There are two main ways that cloud-based technology businesses can acquire technology assets such as servers, switches, routers, storage devices, and data center racks. Cloud companies can purchase them or lease them. Purchasing assets outright (or CAPEX) is fairly simple. Companies buy the assets out of the retained earnings of the business.
On the leasing side, cloud-based technology companies can choose from two different kinds of leases: a capital lease or an operating lease. A capital lease is similar to a term loan, with interest and principal payments. After the completion of the lease term, ownership rights of the asset are transferred from the lessor to the lessee.
With an operating lease, also sometimes referred to as a true lease or a fair market value lease, the lessee has the option of purchasing the asset at the end of the lease term or simply returning it to the lessor. The lease payments are considered to be operating expenses so they are kept off of the balance sheet.
Which option is usually better for cloud-based technology companies?
Three Reasons Cloud Vendors Should Lease (Rather than Buy) Technology
An operating lease is usually the best option for equipment and asset acquisition by cloud-based technology corporations.
Here are three reasons why:
#1) Leasing Aligns Equipment and Asset Expenses with Revenue
Instead of shelling out millions of dollars in cash to pay for equipment and assets upfront, cloud-based technology corporations are able to spread out these expenditures over time via lease payments. This way, the cost of equipment and assets is more closely aligned with the income they are generating.
For example, instead of spending $2 million on a technology asset upfront, a company can spread the capital outlay out over several years by leasing – paying perhaps $60,000 per month. This will generate more free cash flow on a quarterly basis, which is what investors are looking for (see below).

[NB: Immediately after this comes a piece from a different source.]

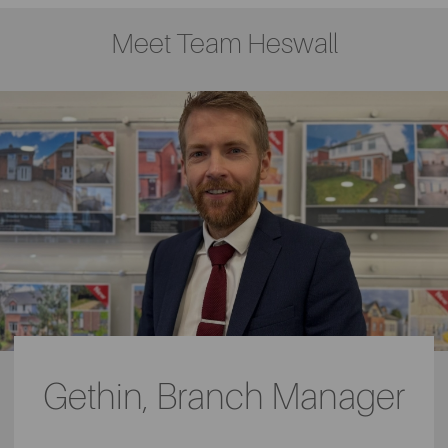
Meet Team Heswall
Gethin, Branch Manager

#2) Leasing Generates Free Cash Flow
The best way for these businesses to generate free cash flow is by growing their revenue faster than their fixed costs. The stronger the cash flow, the higher the stock price. Put another way, every dollar that is spent on equipment and assets tomorrow instead of today adds value to the business from an investment standpoint.
As the example above illustrates, avoiding a $2 million upfront payment on a technology asset will significantly improve a corporation’s quarterly cash position. The further into the future corporations can push payment for technology assets, the higher the corporation’s current valuation will be. In other words, time becomes an ally.
#3) Leasing makes it easy for corporations to refresh their equipment and assets
It’s critical that cloud-based technology corporations have a “refresh mentality.” In other words, they need to be disciplined when it comes to updating high-tech equipment and assets that have reached the end of their useful life. The operating costs of using and maintaining obsolete equipment can be higher than the cost of the equipment itself.
Leasing makes refreshing old and obsolete equipment and assets easy. At the end of the lease term, lessees can simply return the equipment to the lessor and upgrade to newer equipment. This way they don’t get stuck with data centers full of obsolete equipment they have to try to sell for a fraction of what it cost them originally. Nor are they sinking money into assets that will only depreciate over time.
More Leasing Benefits
In addition, leasing is an environmentally friendly way to acquire assets and equipment. This is something that shareholders today are increasingly concerned about. When their equipment has become obsolete, cloud-based technology companies often can’t even give it away. Old technology equipment then must be discarded, often in ways that are harmful to the environment. Returning equipment to the lessor is a “green” solution to dealing with old, obsolete high-tech equipment.
Moore’s Law also applies here: It’s critical that cloud-based technology corporations maximize their processing power and data storage per square foot of real estate in their data centers. Leasing makes it easy for them to upgrade their high-tech assets to the most powerful and energy-efficient equipment at the end of the lease term. Operating infrastructure and data centers with the most modern and efficient high-tech equipment and assets increases profitability and minimizes the total cost of equipment ownership.
Finally, there are the data security benefits of refreshing old equipment that has reached the end of its useful life. Continuing to use outdated, obsolete equipment in data centers can pose a huge data security risk to cloud-based technology corporations as this equipment can be especially vulnerable to hackers. In fact, the devastating data breach that occurred a few years ago at Sony Pictures Entertainment was traced back to an old server that hackers compromised to steal employees’ personal information, corporate e-mails, executives’ salaries, copies of unreleased Sony films, and more.